Let op dat de authenticatiemethode op het niveau van de gebruikersgroep nog verder kan worden afgesteld. Zelfs als LDAP-authenticatie globaal is ingesteld, kunnen sommige gebruikersgroepen nog steeds worden geauthenticeerd door Zabbix. Deze groepen moeten worden ingesteld met frontend toegang op Intern.
Het is ook mogelijk om LDAP-authenticatie alleen in te schakelen voor specifieke gebruikersgroepen, als interne authenticatie wereldwijd wordt gebruikt. In dit geval kunnen LDAP-authenticatiegegevens worden gespecificeerd en gebruikt voor specifieke gebruikersgroepen waarvan de frontend toegang dan moet worden ingesteld op LDAP. Als een gebruiker is opgenomen in ten minste één gebruikersgroep met LDAP-authenticatie, kan deze gebruiker de interne authenticatiemethode niet gebruiken.
HTTP- en SAML 2.0-authenticatiemethoden kunnen naast de standaard authenticatiemethode worden gebruikt.

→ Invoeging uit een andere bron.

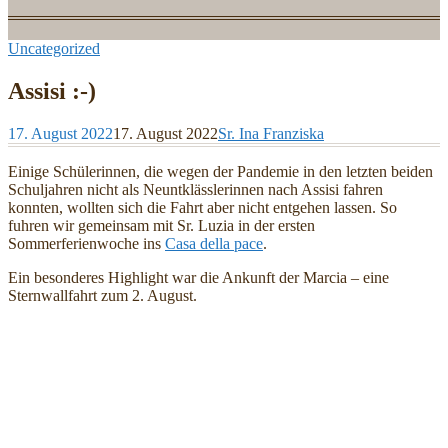
Uncategorized
Assisi :-)
17. August 2022
17. August 2022
Sr. Ina Franziska
Einige Schülerinnen, die wegen der Pandemie in den letzten beiden
Schuljahren nicht als Neuntklässlerinnen nach Assisi fahren
konnten, wollten sich die Fahrt aber nicht entgehen lassen. So
fuhren wir gemeinsam mit Sr. Luzia in der ersten
Sommerferienwoche ins
Casa della pace
.
Ein besonderes Highlight war die Ankunft der Marcia – eine
Sternwallfahrt zum 2. August.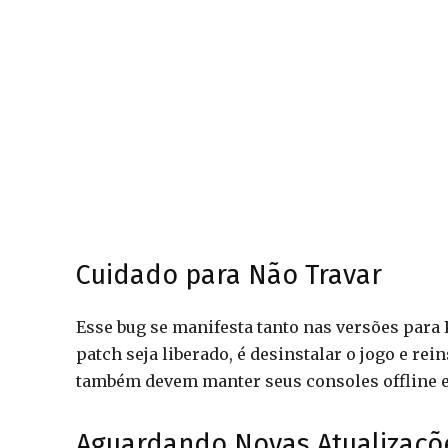
Cuidado para Não Travar
Esse bug se manifesta tanto nas versões para 
patch seja liberado, é desinstalar o jogo e rei
também devem manter seus consoles offline e
Aguardando Novas Atualizaçõ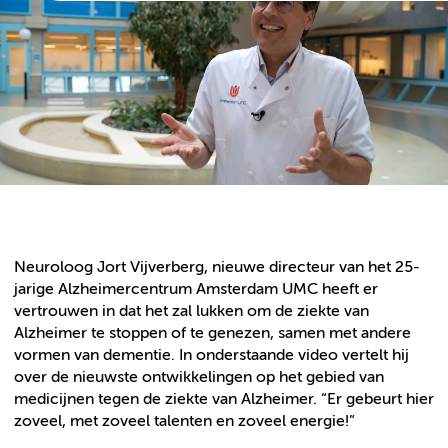
Neuroloog Jort Vijverberg, nieuwe directeur van het 25-
jarige Alzheimercentrum Amsterdam UMC heeft er
vertrouwen in dat het zal lukken om de ziekte van
Alzheimer te stoppen of te genezen, samen met andere
vormen van dementie. In onderstaande video vertelt hij
over de nieuwste ontwikkelingen op het gebied van
medicijnen tegen de ziekte van Alzheimer. “Er gebeurt hier
zoveel, met zoveel talenten en zoveel energie!”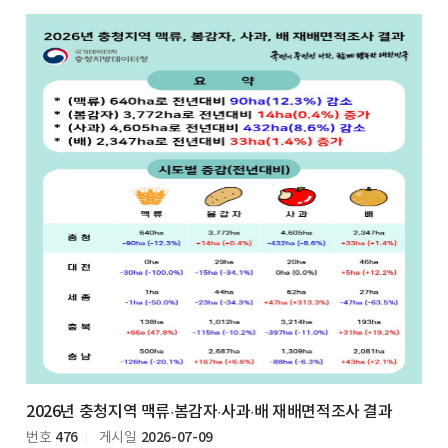
2026년 충청지역 맥류·봄감자·사과·배 재배면적조사 결과
476
2026-07-09
번호
게시일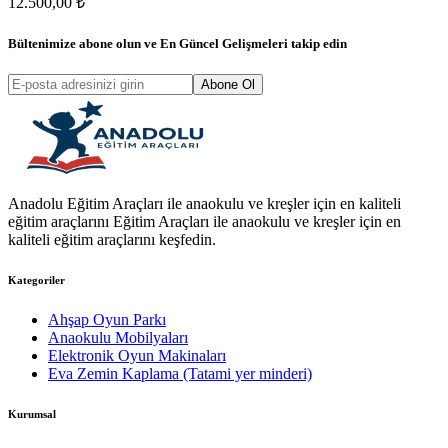
12.500,00 ₺
Bültenimize abone olun ve
En Güncel Gelişmeleri
takip edin
Abone Ol
Anadolu Eğitim Araçları ile anaokulu ve kreşler için en kaliteli
eğitim araçlarını Eğitim Araçları ile anaokulu ve kreşler için en
kaliteli eğitim araçlarını keşfedin.
Kategoriler
Ahşap Oyun Parkı
Anaokulu Mobilyaları
Elektronik Oyun Makinaları
Eva Zemin Kaplama (Tatami yer minderi)
Kurumsal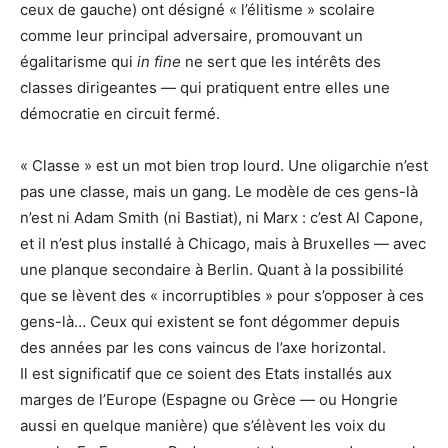
ceux de gauche) ont désigné « l’élitisme » scolaire
comme leur principal adversaire, promouvant un
égalitarisme qui
in fine
ne sert que les intérêts des
classes dirigeantes — qui pratiquent entre elles une
démocratie en circuit fermé.
« Classe » est un mot bien trop lourd. Une oligarchie n’est
pas une classe, mais un gang. Le modèle de ces gens-là
n’est ni Adam Smith (ni Bastiat), ni Marx : c’est Al Capone,
et il n’est plus installé à Chicago, mais à Bruxelles — avec
une planque secondaire à Berlin. Quant à la possibilité
que se lèvent des « incorruptibles » pour s’opposer à ces
gens-là… Ceux qui existent se font dégommer depuis
des années par les cons vaincus de l’axe horizontal.
Il est significatif que ce soient des Etats installés aux
marges de l’Europe (Espagne ou Grèce — ou Hongrie
aussi en quelque manière) que s’élèvent les voix du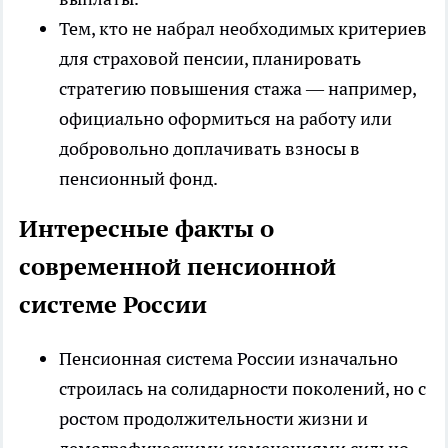
Тем, кто не набрал необходимых критериев
для страховой пенсии, планировать
стратегию повышения стажа — например,
официально оформиться на работу или
добровольно доплачивать взносы в
пенсионный фонд.
Интересные факты о
современной пенсионной
системе России
Пенсионная система России изначально
строилась на солидарности поколений, но с
ростом продолжительности жизни и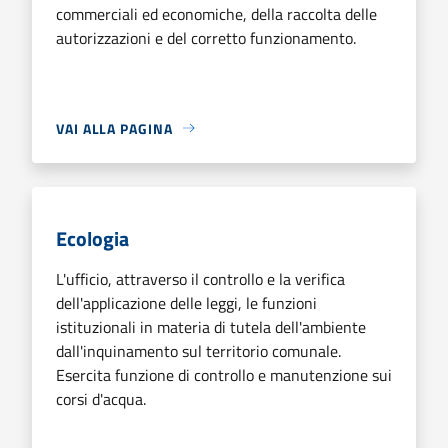
commerciali ed economiche, della raccolta delle
autorizzazioni e del corretto funzionamento.
VAI ALLA PAGINA
Ecologia
L'ufficio, attraverso il controllo e la verifica
dell'applicazione delle leggi, le funzioni
istituzionali in materia di tutela dell'ambiente
dall'inquinamento sul territorio comunale.
Esercita funzione di controllo e manutenzione sui
corsi d'acqua.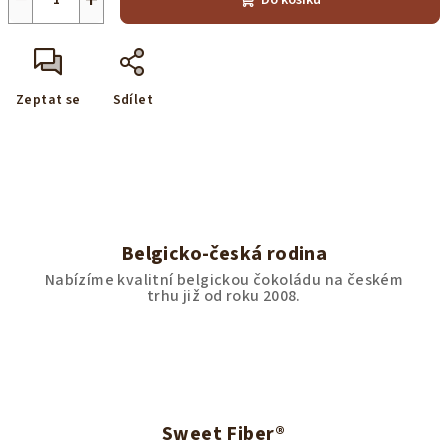
Do košíku
Zeptat se
Sdílet
Belgicko-česká rodina
Nabízíme kvalitní belgickou čokoládu na českém
trhu již od roku 2008.
Sweet Fiber®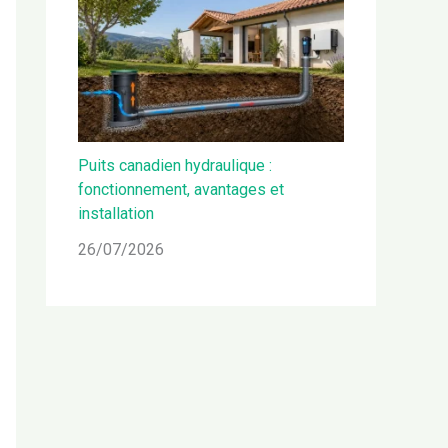
Puits canadien hydraulique :
fonctionnement, avantages et
installation
26/07/2026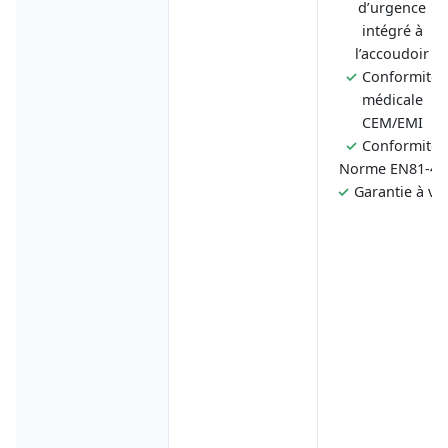
d’urgence
intégré à
l’accoudoir
✓
Conformité
médicale
CEM/EMI
✓
Conformité
Norme EN81-40
✓
Garantie à vie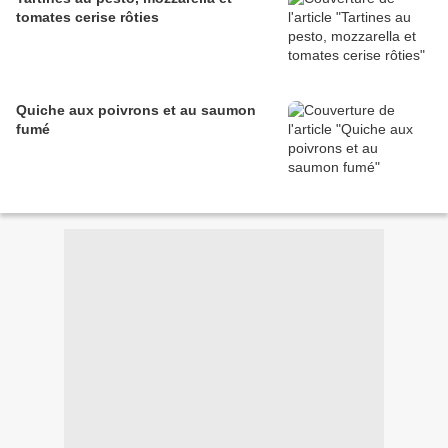
tomates cerise rôties
Quiche aux poivrons et au saumon
fumé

Zabbix ondersteunt just-in-time (JIT) provisioning, waardoor gebruikersaccounts in Zabbix kunnen worden aangemaakt wanneer een externe gebruiker zich voor het eerst aanmeldt en deze gebruikersaccounts kan voorzien van gegevens. JIT-provisioning wordt ondersteund voor LDAP en SAML.
Zie ook:
Het tabblad Authenticatie biedt de mogelijkheid om de standaard authenticatiemethode in te stellen, een groep te specificeren voor gedeprovisioneerde gebruikers en wachtwoordcomplexiteitsvereisten voor Zabbix-gebruikers in te stellen.
Configuratieparameters:
Parameter | Omschrijving |
---|---|
Standaard authenticatie | Selecteer de standaard authenticatiemethode voor Zabbix - Intern of LDAP. |
Groep gedeprovisioneerde gebruikers | Specificeer een gebruikersgroep voor gedeprovisioneerde gebruikers. Deze instelling is alleen vereist voor JIT-provisioning, met betrekking tot gebruikers die in Zabbix zijn aangemaakt vanuit LDAP- of SAML-systemen, maar niet langer hoeven te worden voorzien van gegevens. Een uitgeschakelde gebruikersgroep moet worden gespecificeerd. |
Minimale wachtwoordlengte | Standaard is de minimale wachtwoordlengte ingesteld op 8. Ondersteund bereik: 1-70. Let op dat wachtwoorden langer dan 72 tekens worden afgekapt. |
Wachtwoord moet bevatten | Markeer een of meerdere selectievakjes om het gebruik van gespecificeerde tekens in een wachtwoord te vereisen: - een hoofdletter en een kleine letter in het Latijnse alfabet - een cijfer - een speciaal teken Beweeg over het vraagteken om een hint te zien met de lijst van tekens voor elke optie. |
Vermijd eenvoudig te raden wachtwoorden | Indien aangevinkt, zal een wachtwoord worden gecontroleerd op de volgende vereisten: - mag de naam, achternaam of gebruikersnaam van de gebruiker niet bevatten - mag niet een van de veelvoorkomende of contextspecifieke wachtwoorden zijn. De lijst van veelvoorkomende en contextspecifieke wachtwoorden wordt automatisch gegenereerd op basis van de lijst van NCSC "Top 100k wachtwoorden", de lijst van SecLists "Top 1M wachtwoorden" en de lijst van Zabbix contextspecifieke wachtwoorden. Interne gebruikers kunnen geen wachtwoorden instellen die in deze lijst zijn opgenomen, omdat dergelijke wachtwoorden als zwak worden beschouwd vanwege hun veelvuldig gebruik. |
Wijzigingen in de vereisten voor wachtwoordcomplexiteit hebben geen invloed op bestaande gebruikerswachtwoorden, maar als een bestaande gebruiker ervoor kiest om een wachtwoord te wijzigen, moet het nieuwe wachtwoord voldoen aan de huidige vereisten. Een hint met de lijst van vereisten wordt weergegeven naast het Wachtwoord-veld in het gebruikersprofiel en in het gebruikersconfiguratieformulier dat toegankelijk is vanuit het menu Gebruikers → Gebruikers.